→ **WHAT IS BEING ASKED**
Going through the entries below, count each line containing the word "Edvard". Report the number only.

[Stored data entries]
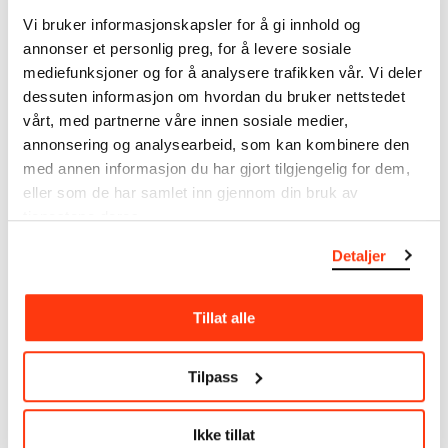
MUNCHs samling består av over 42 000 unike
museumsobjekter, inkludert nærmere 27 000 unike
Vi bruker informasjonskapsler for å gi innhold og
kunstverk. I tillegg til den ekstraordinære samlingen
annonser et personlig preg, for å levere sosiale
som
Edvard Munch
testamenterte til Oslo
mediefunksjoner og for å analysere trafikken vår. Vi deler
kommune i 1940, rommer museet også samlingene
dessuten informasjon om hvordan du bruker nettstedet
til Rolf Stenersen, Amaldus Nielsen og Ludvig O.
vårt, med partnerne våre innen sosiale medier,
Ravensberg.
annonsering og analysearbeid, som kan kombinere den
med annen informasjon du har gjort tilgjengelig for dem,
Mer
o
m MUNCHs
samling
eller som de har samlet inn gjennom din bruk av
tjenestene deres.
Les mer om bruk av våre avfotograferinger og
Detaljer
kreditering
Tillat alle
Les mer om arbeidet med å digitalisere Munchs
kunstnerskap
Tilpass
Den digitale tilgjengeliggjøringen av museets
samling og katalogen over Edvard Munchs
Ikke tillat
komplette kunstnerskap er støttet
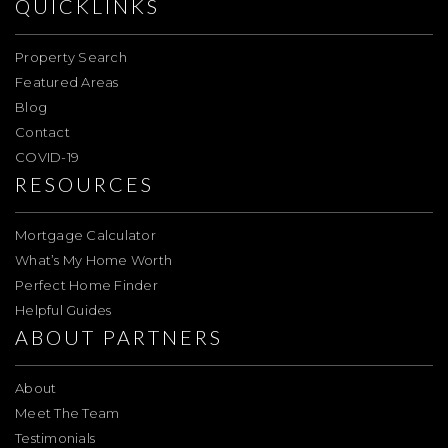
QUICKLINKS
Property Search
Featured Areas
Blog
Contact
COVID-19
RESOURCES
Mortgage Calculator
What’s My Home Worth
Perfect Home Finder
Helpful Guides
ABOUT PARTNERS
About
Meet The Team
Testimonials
* * *
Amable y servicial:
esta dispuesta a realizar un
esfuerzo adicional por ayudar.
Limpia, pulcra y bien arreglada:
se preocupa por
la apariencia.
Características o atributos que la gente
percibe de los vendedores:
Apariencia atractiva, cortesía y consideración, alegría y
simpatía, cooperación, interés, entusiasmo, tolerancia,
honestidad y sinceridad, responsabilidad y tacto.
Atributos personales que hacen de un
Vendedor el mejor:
* * *
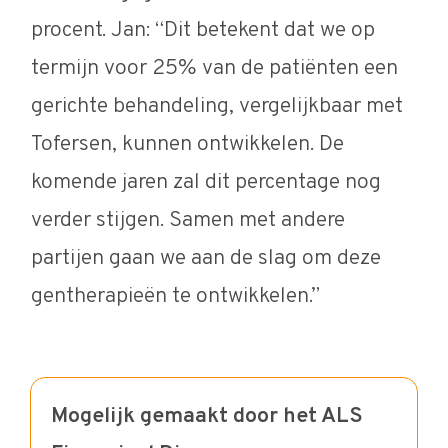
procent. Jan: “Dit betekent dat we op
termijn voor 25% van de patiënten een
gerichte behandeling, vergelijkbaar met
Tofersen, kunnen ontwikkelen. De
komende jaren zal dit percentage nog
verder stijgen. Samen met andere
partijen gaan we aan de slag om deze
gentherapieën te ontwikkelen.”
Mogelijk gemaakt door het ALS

→ **RESULT FOR THIS TASK**
2